So my question is this: Does this sound sane? Has it been done before? All my previous investigation of EV conversions has been motorcycles and cars, but a Warp9 would be overkill for this!


----------



## ken will (Dec 19, 2009)

An approximation is 750 watts = 1 HP. so a 1kw motor is about 1.3 hp

One problem with HobbyKing motors is that they spin at 10,000 to 15,000 rpm!


----------



## Thalass (Dec 28, 2007)

I don't know imperial measurements, so I don't know how big the horse you're talking about is.  

I didn't think about the high RPM of those motors, though. I suppose a gearbox would probably make things too difficult. Might be better to just use an 0709 with a simple chain reduction. 5:1 is easier than 20:1 haha


----------



## Sunking (Aug 10, 2009)

Thalass said:


> But assuming it will work, I've been looking through hobbyking.com and have found heaps of motors in the 1-5kW range.


No No No.
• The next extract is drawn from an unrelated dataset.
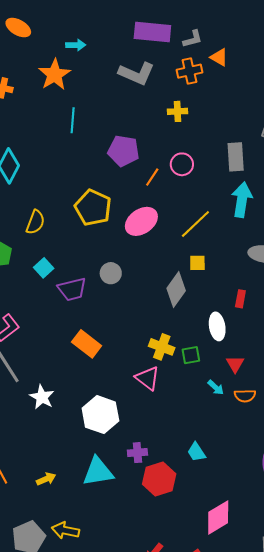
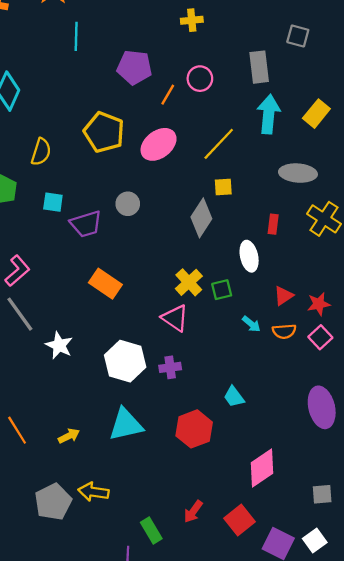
cyan square: (44, 268) -> (53, 202), turned -36
yellow cross: (162, 347) -> (189, 282), turned 30
red triangle: (235, 364) -> (284, 296), moved, turned 30
purple cross: (137, 453) -> (170, 367), moved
Those motors are not designed to do what you want to do. You would burn it up on the first run. They are like men and can only go for a few minutes. Seriously they will overheat in just a few minutes and burn up. They are low torque and high RPM motors. They burn up almost immediately with locked rotor current which is what you have when you start. The low Torque at 0 to a few hundred RPM is extremely low and the motor would not be able to accelerate fast enough before burning up trying with your kids pedal to the medal.

The real issue is the motors are only designed to be ran 5 to 10 minutes at most. Typically 5 minutes or less. Any longer and they severely over heat. Heck they over heat when used as intended. They are pushed well beyond their limits and thus why they are toys. I fly RC planes and we use LiPo packs rated for 25 to 100 C. The motors typically draw 20 to 50C from their intended battery pack. 20C discharge time is 3 minutes. Sure you could put in a battery that last 30 minutes, but the motor would melt down in 10 minutes if that long.


----------



## samwichse (Jan 28, 2012)

As a counterpoint, Astro Flight motors are THE goto for high performance ebikes... which doesn't seem too far off in performance envelope from a go-kart.

https://www.electricbike.com/astro/


----------



## Thalass (Dec 28, 2007)

Ah those Astro bikes look pretty good. Thanks for that. 

Sunking you make a good point. I was a bit sceptical when I read about using these motors, which is why I asked here. My kids are only little, so the performance requirement at this stage is pretty low. As a comparison my son (he's 4) has a little plastic 6v car with plastic wheels that spin at the slightest bit of grass or something. So it can only get better from there, as long as the wife approves the safety of it.


----------



## Sunking (Aug 10, 2009)

Thalass said:


> Sunking you make a good point. I was a bit sceptical when I read about using these motors, which is why I asked here.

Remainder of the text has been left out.